Building a 3D Chess Set

This is my first attempt at a 3D chess set, and if you were considering such a set, I’ll share my experience with building it. The very first thing to consider is they type of chess piece you plan to use. Since boards overlap each other halfway, the tallest piece, usually the King, must be able to fit between the boards. I discovered this problem for myself too late and had to use pieces that would fit between the boards. So, once you have your chess pieces measure the height of the tallest piece and add a bit more for clearance. This is the distance you’ll need between the chess boards, which includes the smaller attack boards that are 2×2 squares.

Next, plan out your base, I choose a simple base, but if you search the internet, you will see a variety of base structures. I used plexiglass for the entire chess set. Mostly because after Covid, the store I work at threw away the shields for the sales counters, and I used one of these to make the chess set. The plexiglass made a good set because it allows the player to see through the boards to the different layers of the game.

When designing the chess boards, it must be remembered that the middle board overlaps the lower board halfway, and the top board overlaps the middle board halfway. The 2×2 attack boards overlap on one corner square, (or as close as you can.) The 4×4 boards were 6 inches by 6 inches and the 2×2 attack boards were 3 inches by 3 inches. I suppose you can make these any size you wish, but this size seems sufficient.

I created my set out of cardboard first, making a pattern, then used this to lay out the design on to the plexiglass.

My wife had a nice grid sheet that she uses for sewing projects which helped. Once the pieces were traced out with a dry erase marker, I used a jig saw to cut them out.

Now it was time to create the playing boards. I chose to color in the blocks with permanent marker. Using a fine marker and ruler to draw the grid, I laid out the boards. Four 2×2 boards (3 inch by 3 inch) and three 4×4 boards (6 inch by 6 inch).

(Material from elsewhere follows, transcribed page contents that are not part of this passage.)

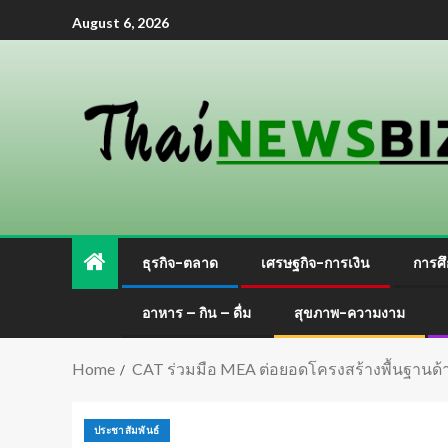
August 6, 2026
ธุรกิจ-ตลาด
เศรษฐกิจ-การเงิน
การศึ
อาหาร – กิน – ดื่ม
สุขภาพ-ความงาม
Home
CAT ร่วมมือ MEA ต่อยอดโครงสร้างพื้นฐานด้
ประชาสัมพันธ์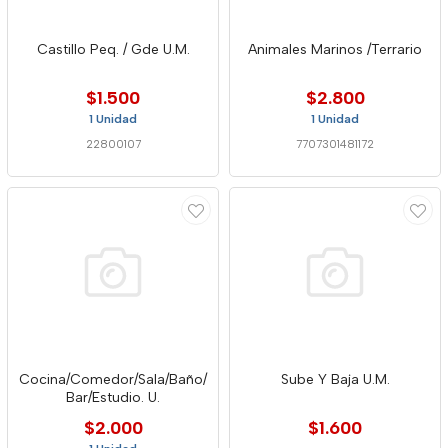
Castillo Peq. / Gde U.M.
Animales Marinos /Terrario
$1.500
$2.800
1 Unidad
1 Unidad
22800107
7707301481172
Cocina/Comedor/Sala/Baño/
Sube Y Baja U.M.
Bar/Estudio. U.
$2.000
$1.600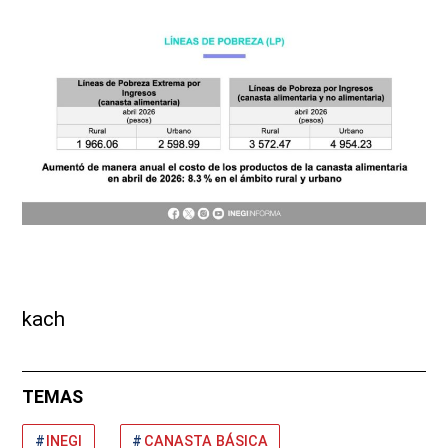
kach
TEMAS
INEGI
CANASTA BÁSICA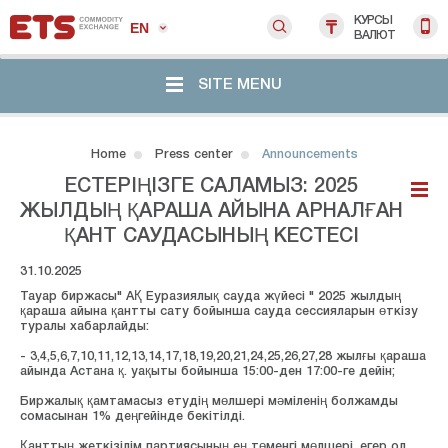
КУРСЫ
EN
ВАЛЮТ
SITE MENU
Home
Press center
Announcements
ЕСТЕРІҢІЗГЕ САЛАМЫЗ: 2025
ЖЫЛДЫҢ ҚАРАША АЙЫНА АРНАЛҒАН
ҚАНТ САУДАСЫНЫҢ КЕСТЕСІ
31.10.2025
Тауар биржасы" АҚ Еуразиялық сауда жүйесі " 2025 жылдың
қараша айына қантты сату бойынша сауда сессияларын өткізу
туралы хабарлайды:
- 3,4,5,6,7,10,11,12,13,14,17,18,19,20,21,24,25,26,27,28 жылғы қараша
айында Астана қ. уақыты бойынша 15:00-ден 17:00-ге дейін;
Биржалық қамтамасыз етудің мөлшері мәміленің болжамды
сомасынан 1% деңгейінде бекітілді.
Қанттың жеткізілім партиясының ең төменгі мөлшері, егер ол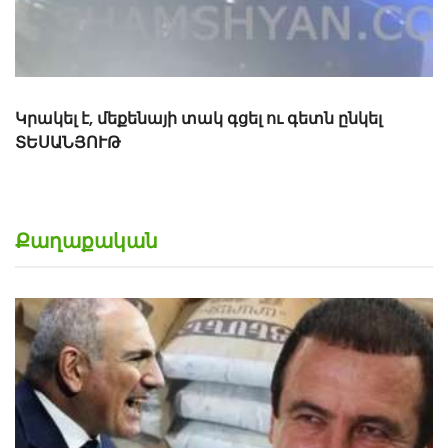
Քաղաքական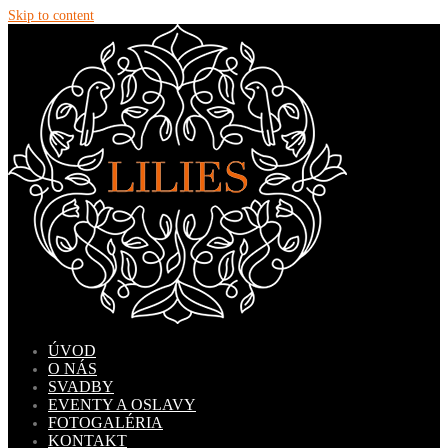
Skip to content
ÚVOD
O NÁS
SVADBY
EVENTY A OSLAVY
FOTOGALÉRIA
KONTAKT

Each square of the chess board works out close to 1 and 1/2 inches square. I coated the colored squares with a craft sealant like Mod Podge or the equivalent, to protect the color areas from wear.

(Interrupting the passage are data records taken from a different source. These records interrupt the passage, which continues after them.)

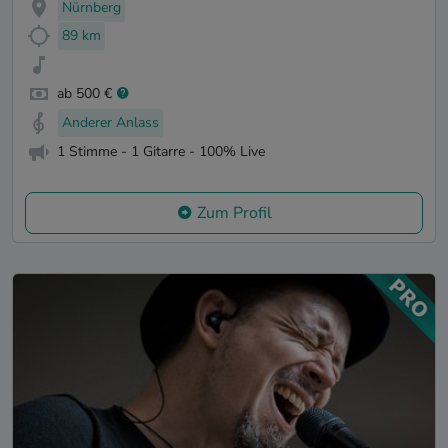
Nürnberg
89 km
ab 500 €
Anderer Anlass
1 Stimme - 1 Gitarre - 100% Live
Zum Profil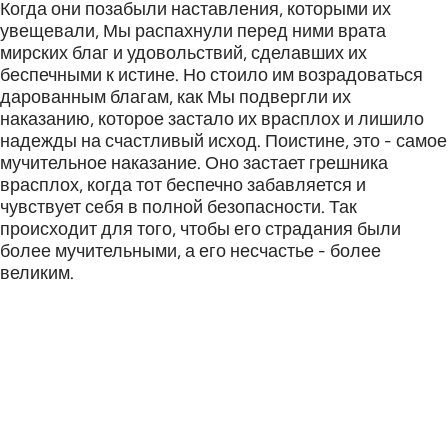
Когда они позабыли наставления, которыми их
увещевали, Мы распахнули перед ними врата
мирских благ и удовольствий, сделавших их
беспечными к истине. Но стоило им возрадоваться
дарованным благам, как Мы подвергли их
наказанию, которое застало их врасплох и лишило
надежды на счастливый исход. Поистине, это - самое
мучительное наказание. Оно застает грешника
врасплох, когда тот беспечно забавляется и
чувствует себя в полной безопасности. Так
происходит для того, чтобы его страдания были
более мучительными, а его несчастье - более
великим.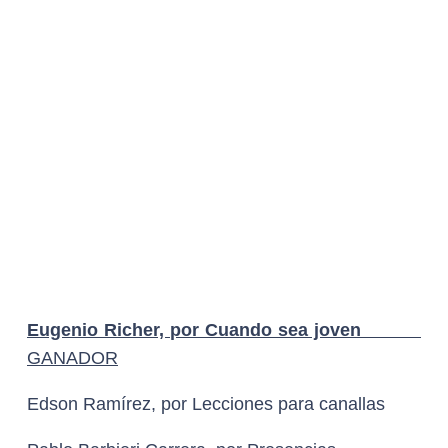
Pablo Barbieri Carrera, por Presencias
Misael Bustos, por La caída
DIOSA DE PLATA A GUIÓN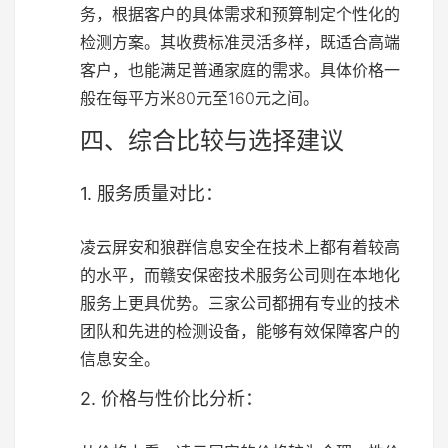
务，根据客户的具体需求和预算制定个性化的
检测方案。其收费标准灵活多样，既适合高端
客户，也能满足普通家庭的需求。具体价格一
般在每平方米80元至160元之间。
四、综合比较与选择建议
1. 服务质量对比：
凌云屏安和狼群信息安全在技术上都有着较高
的水平，而赣安保密技术服务公司则在本地化
服务上更具优势。三家公司都拥有专业的技术
团队和先进的检测设备，能够有效保障客户的
信息安全。
2. 价格与性价比分析：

Once the boards were finished, I glued together the base, making some last-minute adjustments, I added a few support pieces.

A side from using super glue, I also added hot glue to support the boards. If I were going to do this design again, I would use two center step pieces, one on each side of the boards, rather than just a single up the middle. I drilled holes through the 4 corners of each 4×4 board and put small bolts pointing up in each corner, glueing them in place. I glued the three 4×4 boards in place. WARNING, all boards should end up with all right rear corners being blue (or dark) in color. With the attack boards, they get a hole drilled in the center and a bolt is placed into the center of each. For the center spindle leg that holds these board in place on the bolts that are put in the corners of the 4×4, I used ball point pen cases. I cut them to the correct length and attached these as spindle legs to the attack board bolts with glue. It was difficult to find the exact size bolt to snuggly fit the pen casing, but I did find a metric size that came quite close. The lower end of the spindle leg does not get attached to any of the 4×4 boards but is to be able to be moved from place to place by sliding the plastic case over the bolt that sticks up in the corners of the 4×4 boards.

Rules for 3D chess can be found online. https://www.chessvariants.com/3d.dir/startrek.html https://www.yestercade.net/tactical.htm https://meder.spacechess.org/3dschach/chess3d.htm

I printed off the various rules listed above and put them in a small folder. Most of the rules are consistent, but there are a few variations. YouTube does have a video that you might find helpful.

The board does look a bit rough. A better method of sawing would make the cuts straighter, and possibly a different means of coloring the squares in. I’d also color the underneath of the board rather than the playing surface if I were to build another. And as mentioned before, I’d either use two supports for the playing boards, one on each side, or abandon that all together and attempt a different type of stand. One other thought I had that if you wanted to be able to spin the board, turning it from player to player, building it on top of a lazy Susan might be a good idea.

I hope this helps if you are considering to build your own 3D chess set.